Use as a Ticket In/Out the Door
Using a set of matching cards as a mini-assessment from a recent lesson will not only give you feedback on how students are progressing but also serve as a quick review. Students need to see concepts presented in different ways that they learned it from the original lesson. They need this extension to increase understanding.
Research says that students need repeated practice over time to impact long term memory. Many teachers use spiral activities to review past lessons frequently.
Use as a Station Activity
Students can rotate to different stations to complete pairing the cards. I like to use several sets of cards and put 6-8 pairs at each station. It is also fun to include a non-matching card at each station as well. This way students have to carefully consider the pairing when they have a leftover card.
Whole Class Activity
Either project a card and have students write the answer to the card. Or you can place copies of half the card (the answers) in a box and when students see the question (or graph, or equation, or work), they go to the box to pull out the correct answer.
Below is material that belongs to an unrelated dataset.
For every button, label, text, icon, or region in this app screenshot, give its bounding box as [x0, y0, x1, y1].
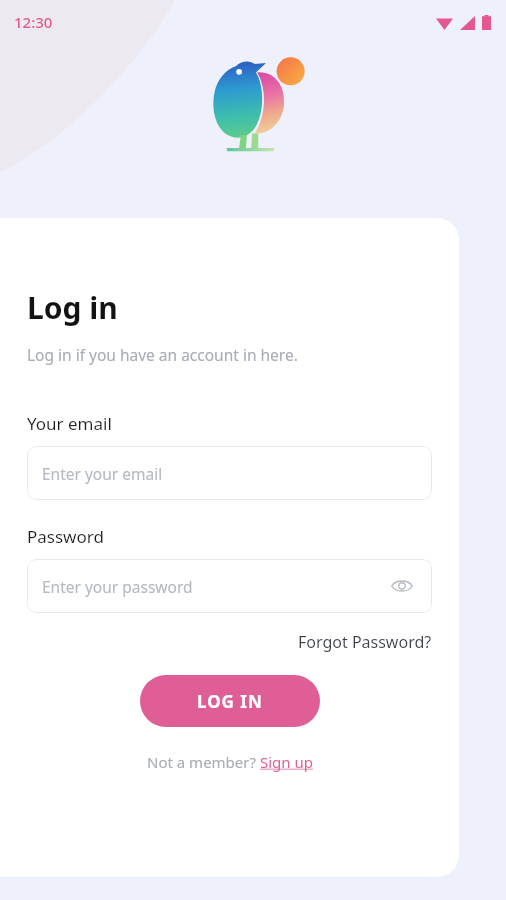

I have used this with polynomials to help students remember all the vocabulary.
I have used this strategy when teaching scientific notation. Pass out the cards and ask students to line up from least to greatest. Instead of checking their placement, ask students to check with students to the right and left of where they are standing. This works well with slope, radicals and fractions as well as any problem that requires a numeric answer.
Students get the added benefit of talking to each other about their problems, comparing their answers and this helps reinforce concepts. Students learn from other students in a different way than from the teacher.
Sort Students into Pairs
Pass out all the cards and ask students to find their match. This gives students a chance to work with different students and is a quick assessment of their understanding of previous concepts. Once students have their match, they can sort the rest of the cards or do a different activity.
Sort the Class into Two Teams
Sometimes, I need two teams for a whiteboard showdown. Pass out cards and those with the problem are on one team, those with the answer are on the other team. Once in teams, pair the students to challenge each other using the problem/answer pairs of cards.
Speed Dating Activity
Pass out all the problem cards. Students form two rows, one row is stationery and the students in the other row moves one seat each time. Each student takes turn explaining their problem to the other student. I like to use a recording sheet with this so students record the explanations.
Create a Poster
Use the cards either in groups or pairs and have students make a poster of the matched cards. Then you can use the posters as anchor charts or as gallery walks on another day.
When posters are created in the classroom and displayed, students can view and remember the activity. It gives reminders of those concepts and helps reinforce the math. Read more about gallery walks at a previous blog post here.
When I return to class each school year, I spend the first day preparing task cards, matching card sets, puzzles and other activities. I get out the laminator and prepare many of the activities I use and each year I add to the stack. This comes in handy if there is an emergency, I am called to a meeting at the last minute, the internet is out or…..fill in the blank.